Top of Recorded information

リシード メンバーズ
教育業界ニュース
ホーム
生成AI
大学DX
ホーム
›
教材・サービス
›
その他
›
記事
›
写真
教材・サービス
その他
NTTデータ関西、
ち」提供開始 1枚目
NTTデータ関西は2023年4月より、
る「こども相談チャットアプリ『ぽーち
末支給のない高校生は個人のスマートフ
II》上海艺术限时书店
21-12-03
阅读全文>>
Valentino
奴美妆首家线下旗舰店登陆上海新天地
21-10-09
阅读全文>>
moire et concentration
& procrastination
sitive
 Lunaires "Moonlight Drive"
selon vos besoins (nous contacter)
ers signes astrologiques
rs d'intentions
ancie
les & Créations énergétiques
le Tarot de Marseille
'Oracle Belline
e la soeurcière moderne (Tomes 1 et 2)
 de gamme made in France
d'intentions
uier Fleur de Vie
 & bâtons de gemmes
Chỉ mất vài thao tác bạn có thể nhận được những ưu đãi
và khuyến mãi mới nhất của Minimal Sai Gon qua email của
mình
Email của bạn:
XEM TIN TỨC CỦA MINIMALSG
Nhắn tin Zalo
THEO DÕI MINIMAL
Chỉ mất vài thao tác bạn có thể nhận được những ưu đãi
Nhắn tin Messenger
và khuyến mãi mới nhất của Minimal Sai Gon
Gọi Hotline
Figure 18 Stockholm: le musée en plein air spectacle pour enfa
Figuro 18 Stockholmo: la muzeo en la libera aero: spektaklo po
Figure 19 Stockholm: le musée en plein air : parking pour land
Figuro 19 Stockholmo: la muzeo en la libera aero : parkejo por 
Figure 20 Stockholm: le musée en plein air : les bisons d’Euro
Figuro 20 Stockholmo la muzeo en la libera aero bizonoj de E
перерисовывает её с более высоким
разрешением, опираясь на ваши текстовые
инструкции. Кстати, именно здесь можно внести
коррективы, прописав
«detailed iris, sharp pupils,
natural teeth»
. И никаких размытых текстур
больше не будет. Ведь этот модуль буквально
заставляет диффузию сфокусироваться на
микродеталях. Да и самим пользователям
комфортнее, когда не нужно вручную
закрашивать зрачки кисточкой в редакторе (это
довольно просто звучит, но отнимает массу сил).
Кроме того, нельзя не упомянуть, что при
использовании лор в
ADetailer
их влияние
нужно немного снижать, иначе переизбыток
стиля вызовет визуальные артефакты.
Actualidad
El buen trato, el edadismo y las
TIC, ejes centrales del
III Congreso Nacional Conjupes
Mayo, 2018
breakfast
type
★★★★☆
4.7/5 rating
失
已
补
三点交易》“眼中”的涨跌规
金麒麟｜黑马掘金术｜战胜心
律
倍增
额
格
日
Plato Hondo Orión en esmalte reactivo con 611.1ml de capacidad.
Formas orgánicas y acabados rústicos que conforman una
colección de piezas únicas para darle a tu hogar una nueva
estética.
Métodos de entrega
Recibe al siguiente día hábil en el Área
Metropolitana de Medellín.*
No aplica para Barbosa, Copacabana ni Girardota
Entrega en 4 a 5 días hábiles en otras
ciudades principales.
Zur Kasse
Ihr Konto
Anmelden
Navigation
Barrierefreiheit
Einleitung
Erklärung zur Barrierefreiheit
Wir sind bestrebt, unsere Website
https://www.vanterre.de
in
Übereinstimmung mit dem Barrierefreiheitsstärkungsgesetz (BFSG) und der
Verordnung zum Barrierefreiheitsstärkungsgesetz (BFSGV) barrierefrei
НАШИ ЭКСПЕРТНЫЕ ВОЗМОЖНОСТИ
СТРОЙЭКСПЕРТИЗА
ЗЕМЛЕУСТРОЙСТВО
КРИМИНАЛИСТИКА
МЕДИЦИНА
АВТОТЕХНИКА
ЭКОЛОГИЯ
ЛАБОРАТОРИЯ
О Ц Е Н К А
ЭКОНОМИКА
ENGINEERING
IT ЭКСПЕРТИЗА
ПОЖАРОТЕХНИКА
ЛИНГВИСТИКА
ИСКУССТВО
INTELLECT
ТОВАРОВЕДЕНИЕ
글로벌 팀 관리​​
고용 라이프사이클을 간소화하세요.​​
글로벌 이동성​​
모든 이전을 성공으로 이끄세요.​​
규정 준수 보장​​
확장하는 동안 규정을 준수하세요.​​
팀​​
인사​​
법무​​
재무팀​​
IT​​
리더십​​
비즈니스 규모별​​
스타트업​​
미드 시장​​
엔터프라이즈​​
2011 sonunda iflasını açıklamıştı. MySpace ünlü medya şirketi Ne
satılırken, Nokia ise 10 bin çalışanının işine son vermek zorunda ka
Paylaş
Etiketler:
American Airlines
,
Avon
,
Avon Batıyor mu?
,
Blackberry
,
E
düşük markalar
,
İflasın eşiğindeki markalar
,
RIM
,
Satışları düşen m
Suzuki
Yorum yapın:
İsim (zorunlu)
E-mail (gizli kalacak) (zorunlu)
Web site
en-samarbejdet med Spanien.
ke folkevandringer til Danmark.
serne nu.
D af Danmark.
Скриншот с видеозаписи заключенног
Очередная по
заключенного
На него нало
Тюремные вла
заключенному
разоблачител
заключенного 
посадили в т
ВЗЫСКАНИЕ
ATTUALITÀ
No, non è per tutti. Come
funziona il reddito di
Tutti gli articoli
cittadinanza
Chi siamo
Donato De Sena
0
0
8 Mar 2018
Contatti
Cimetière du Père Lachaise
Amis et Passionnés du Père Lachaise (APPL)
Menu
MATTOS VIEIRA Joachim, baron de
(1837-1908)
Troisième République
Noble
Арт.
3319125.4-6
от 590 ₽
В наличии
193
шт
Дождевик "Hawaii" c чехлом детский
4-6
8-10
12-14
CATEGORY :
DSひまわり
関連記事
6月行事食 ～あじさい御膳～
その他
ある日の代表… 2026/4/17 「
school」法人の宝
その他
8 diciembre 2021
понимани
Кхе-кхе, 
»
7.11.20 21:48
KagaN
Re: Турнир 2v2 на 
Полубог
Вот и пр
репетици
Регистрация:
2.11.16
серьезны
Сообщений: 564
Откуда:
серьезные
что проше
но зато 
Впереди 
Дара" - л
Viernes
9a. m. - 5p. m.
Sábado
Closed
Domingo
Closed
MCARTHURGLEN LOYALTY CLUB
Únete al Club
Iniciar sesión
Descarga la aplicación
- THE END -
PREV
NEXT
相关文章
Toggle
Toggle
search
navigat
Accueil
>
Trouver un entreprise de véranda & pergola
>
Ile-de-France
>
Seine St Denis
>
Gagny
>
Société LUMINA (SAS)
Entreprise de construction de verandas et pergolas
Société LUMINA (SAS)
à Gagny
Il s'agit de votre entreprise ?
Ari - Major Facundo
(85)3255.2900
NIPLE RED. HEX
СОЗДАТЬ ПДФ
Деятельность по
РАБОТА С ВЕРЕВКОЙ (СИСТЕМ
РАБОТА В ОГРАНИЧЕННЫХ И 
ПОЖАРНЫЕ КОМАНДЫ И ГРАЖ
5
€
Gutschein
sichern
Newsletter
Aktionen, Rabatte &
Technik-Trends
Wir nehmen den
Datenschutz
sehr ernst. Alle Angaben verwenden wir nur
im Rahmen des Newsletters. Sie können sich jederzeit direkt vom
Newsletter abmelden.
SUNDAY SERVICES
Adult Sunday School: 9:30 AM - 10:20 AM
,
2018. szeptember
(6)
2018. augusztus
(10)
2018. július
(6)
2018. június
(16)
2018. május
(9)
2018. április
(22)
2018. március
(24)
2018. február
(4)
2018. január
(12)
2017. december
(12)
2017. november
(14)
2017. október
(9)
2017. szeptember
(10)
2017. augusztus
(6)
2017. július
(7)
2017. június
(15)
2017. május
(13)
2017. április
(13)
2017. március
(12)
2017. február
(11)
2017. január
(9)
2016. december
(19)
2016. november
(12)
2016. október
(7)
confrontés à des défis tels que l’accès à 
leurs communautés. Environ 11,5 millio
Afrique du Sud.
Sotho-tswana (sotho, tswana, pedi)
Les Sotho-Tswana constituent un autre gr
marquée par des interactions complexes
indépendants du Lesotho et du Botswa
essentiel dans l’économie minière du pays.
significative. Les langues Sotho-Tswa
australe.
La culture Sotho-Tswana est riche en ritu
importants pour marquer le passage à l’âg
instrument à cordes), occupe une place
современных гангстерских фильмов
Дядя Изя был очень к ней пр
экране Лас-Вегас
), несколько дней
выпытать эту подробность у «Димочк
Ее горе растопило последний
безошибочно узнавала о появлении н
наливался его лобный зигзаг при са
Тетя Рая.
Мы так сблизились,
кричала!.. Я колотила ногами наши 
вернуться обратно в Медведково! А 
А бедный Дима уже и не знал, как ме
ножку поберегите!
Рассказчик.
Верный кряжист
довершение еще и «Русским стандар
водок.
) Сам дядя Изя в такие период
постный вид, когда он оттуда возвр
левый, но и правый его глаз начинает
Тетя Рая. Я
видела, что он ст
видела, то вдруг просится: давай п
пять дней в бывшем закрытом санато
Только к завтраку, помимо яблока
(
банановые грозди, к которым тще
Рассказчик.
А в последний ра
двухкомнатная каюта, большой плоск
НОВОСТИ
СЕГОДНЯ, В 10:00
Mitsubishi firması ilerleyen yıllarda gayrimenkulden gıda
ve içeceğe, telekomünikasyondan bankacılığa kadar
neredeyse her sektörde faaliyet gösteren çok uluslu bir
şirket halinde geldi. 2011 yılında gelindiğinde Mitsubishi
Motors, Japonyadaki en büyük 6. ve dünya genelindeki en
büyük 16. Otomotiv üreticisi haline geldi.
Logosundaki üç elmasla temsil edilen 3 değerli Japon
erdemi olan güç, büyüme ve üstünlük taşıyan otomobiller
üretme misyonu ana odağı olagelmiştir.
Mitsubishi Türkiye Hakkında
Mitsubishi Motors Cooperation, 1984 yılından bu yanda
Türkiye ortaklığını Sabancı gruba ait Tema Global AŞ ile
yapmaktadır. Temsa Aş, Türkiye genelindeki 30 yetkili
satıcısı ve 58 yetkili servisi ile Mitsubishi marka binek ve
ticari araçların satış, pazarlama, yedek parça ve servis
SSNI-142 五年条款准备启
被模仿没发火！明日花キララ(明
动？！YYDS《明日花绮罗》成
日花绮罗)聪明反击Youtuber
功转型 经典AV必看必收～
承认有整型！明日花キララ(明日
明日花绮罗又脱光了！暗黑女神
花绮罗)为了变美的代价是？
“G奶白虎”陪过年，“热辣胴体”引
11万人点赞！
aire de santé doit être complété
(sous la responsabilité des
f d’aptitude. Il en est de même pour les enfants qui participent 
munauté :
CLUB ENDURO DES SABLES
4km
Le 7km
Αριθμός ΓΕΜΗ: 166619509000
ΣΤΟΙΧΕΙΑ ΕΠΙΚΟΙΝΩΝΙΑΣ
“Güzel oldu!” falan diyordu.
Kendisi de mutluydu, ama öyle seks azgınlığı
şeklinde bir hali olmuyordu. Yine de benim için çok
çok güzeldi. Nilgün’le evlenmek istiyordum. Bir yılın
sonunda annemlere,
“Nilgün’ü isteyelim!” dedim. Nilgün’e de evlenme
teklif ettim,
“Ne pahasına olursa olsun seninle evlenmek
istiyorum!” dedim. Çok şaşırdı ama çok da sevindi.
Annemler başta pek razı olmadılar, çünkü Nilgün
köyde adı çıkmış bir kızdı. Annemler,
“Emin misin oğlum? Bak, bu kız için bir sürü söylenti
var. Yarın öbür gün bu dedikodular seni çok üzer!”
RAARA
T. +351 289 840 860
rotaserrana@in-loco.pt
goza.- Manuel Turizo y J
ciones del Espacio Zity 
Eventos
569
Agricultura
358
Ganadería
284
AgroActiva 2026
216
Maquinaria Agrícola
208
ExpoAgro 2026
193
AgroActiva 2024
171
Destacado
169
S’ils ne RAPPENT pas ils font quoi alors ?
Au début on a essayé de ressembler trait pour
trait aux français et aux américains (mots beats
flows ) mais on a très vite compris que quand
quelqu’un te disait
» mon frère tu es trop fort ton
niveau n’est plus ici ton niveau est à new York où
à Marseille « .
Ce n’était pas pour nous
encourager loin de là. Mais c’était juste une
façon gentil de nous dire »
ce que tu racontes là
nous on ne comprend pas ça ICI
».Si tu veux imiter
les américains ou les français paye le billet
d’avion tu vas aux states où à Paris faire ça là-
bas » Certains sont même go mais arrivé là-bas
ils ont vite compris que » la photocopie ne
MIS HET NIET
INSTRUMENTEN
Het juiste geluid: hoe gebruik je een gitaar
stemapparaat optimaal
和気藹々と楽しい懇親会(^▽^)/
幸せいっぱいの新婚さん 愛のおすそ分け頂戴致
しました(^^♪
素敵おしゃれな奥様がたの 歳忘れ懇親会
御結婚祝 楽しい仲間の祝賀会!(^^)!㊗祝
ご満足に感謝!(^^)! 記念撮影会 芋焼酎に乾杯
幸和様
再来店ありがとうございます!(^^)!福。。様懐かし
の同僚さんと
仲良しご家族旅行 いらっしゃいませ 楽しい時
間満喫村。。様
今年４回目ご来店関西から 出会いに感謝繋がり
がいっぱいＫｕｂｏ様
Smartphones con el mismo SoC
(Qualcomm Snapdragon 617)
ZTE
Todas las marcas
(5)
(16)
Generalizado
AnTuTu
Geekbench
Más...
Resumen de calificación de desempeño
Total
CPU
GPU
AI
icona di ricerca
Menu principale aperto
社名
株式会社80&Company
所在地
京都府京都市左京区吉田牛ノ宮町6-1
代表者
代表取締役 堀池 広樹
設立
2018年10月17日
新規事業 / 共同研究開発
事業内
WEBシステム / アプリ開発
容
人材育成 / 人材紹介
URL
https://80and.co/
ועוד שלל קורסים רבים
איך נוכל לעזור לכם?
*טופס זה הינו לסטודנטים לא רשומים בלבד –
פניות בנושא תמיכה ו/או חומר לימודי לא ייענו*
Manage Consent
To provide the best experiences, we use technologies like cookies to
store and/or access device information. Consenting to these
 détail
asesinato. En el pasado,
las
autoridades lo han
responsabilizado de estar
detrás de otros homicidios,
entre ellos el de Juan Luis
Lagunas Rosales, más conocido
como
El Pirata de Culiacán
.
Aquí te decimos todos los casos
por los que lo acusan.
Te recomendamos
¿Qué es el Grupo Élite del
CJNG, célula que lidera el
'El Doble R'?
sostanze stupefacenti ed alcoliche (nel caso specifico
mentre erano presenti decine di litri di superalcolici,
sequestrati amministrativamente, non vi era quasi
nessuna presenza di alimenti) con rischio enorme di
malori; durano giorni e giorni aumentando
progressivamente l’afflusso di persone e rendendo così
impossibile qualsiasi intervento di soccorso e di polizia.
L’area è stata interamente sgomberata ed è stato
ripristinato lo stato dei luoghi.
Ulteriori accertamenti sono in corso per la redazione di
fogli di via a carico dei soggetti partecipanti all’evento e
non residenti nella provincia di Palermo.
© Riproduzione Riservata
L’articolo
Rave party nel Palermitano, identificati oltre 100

Bottom of Recorded information

__Problem details__
The answer consists of the lines above that include the word "nhất", each copied exactly.

__Solution to the exercise__
và khuyến mãi mới nhất của Minimal Sai Gon qua email của
và khuyến mãi mới nhất của Minimal Sai Gon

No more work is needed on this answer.